Jason Baldridge is an associate professor of computational linguistics at the University of Texas at Austin. He has been actively involved in open source software development for over 14 years (including founding OpenNLP), and regularly codes in Scala, Java, Python, R and Perl. Jason is a DZone MVB and is not an employee of DZone and has posted 12 posts at DZone. You can read more from them at their website. View Full User Profile

First steps in Scala for beginning programmers, Part 2

12.23.2011
| 4052 views |
  • submit to reddit

This is the second in a planned series of tutorials on programming in Scala for first-time programmers, with specific reference to my Fall 2011 course Introduction to Computational Linguistics. You can see the other tutorials here on this blog; they are also listed on the course’s links page.

This tutorial focuses on Tuples and Lists, which are two constructs for working with groups of elements. You won’t get much done without the latter, and the former are so incredibly useful you probably find yourself using them a lot.

Tuples

We saw in the previous tutorial how a single value can be assigned to a variable and then used in various contexts. A Tuple is a generalization of that: a collection of two, three, four, and more values. Each value can have its own type.

scala> val twoInts = (3,9)
twoInts: (Int, Int) = (3,9)

scala> val twoStrings = ("hello", "world")
twoStrings: (java.lang.String, java.lang.String) = (hello,world)

scala> val threeDoubles = (3.14, 11.29, 1.5)
threeDoubles: (Double, Double, Double) = (3.14,11.29,1.5)

scala> val intAndString = (7, "lucky number")
intAndString: (Int, java.lang.String) = (7,lucky number)

scala> val mixedUp = (1, "hello", 1.16)
mixedUp: (Int, java.lang.String, Double) = (1,hello,1.16)

The elements of a Tuple can be recovered in a few different ways. One way is to use a Tuple when initializing some variables, each of which takes on the value of the corresponding position in the Tuple on the right side of the equal sign.

scala> val (first, second) = twoInts
first: Int = 3
second: Int = 9

scala> val (numTimes, thingToSay, price) = mixedUp
numTimes: Int = 1
thingToSay: java.lang.String = hello
price: Double = 1.16

Scala peels off the values and assigns them to each of the single variables. This becomes very useful in the context of functions that return Tuples. For example, consider a function that provides the left and right edges of a range when you give it the midpoint of the range and the size of the interval on each side of the midpoint.
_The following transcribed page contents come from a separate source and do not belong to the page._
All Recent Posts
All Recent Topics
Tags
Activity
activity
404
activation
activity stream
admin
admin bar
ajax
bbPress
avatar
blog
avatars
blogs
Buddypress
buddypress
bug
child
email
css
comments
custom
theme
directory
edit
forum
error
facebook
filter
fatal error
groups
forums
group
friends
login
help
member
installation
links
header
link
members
scala> def rangeAround(midpoint: Int, size: Int) = (midpoint - size, midpoint + size)
rangeAround: (midpoint: Int, size: Int)(Int, Int)

Since rangeAround returns a Tuple (specifically, a Pair), we can call it and set variables for the left and right directly from the function call.

scala> val (left, right) = rangeAround(21, 3)
left: Int = 18
right: Int = 24

Another way to access the values in a Tuple is via indexation, using “_n” where n is the index of the item you want.

scala> print(mixedUp._1)
1
scala> print(mixedUp._2)
hello
scala> print(mixedUp._3)
1.16

The syntax on this is a bit odd, but you’ll get used to it.

Tuples are an amazingly useful feature in a programming language. You’ll see some examples of their utility as we progress.

Lists

Lists are collections of ordered items that will be familiar to anyone who has done any shopping. Tuples are obviously related to lists, but they are less versatile in that they must be created in a single statement, they have a bounded length (about 20 or so), and they don’t support operations that perform computations on all of their elements.

In Scala, we can create lists of Strings, Ints, and Doubles (and more).

scala> val groceryList = List("apples", "milk", "butter")
groceryList: List[java.lang.String] = List(apples, milk, butter)

scala> val odds = List(1,3,5,7,9)
odds: List[Int] = List(1, 3, 5, 7, 9)

scala> val multinomial = List(.2, .4, .15, .25)
multinomial: List[Double] = List(0.2, 0.4, 0.15, 0.25)

We see that Scala responds that a List has been created, along with brackets around the type of the elements it contains. So, List[Int] is read as “a List of Ints” and so on. This is to say that List is a parameterized data structure: it is a container that holds elements of specific types. We’ll see how knowing this allows us to do different things with Lists parameterized by different types.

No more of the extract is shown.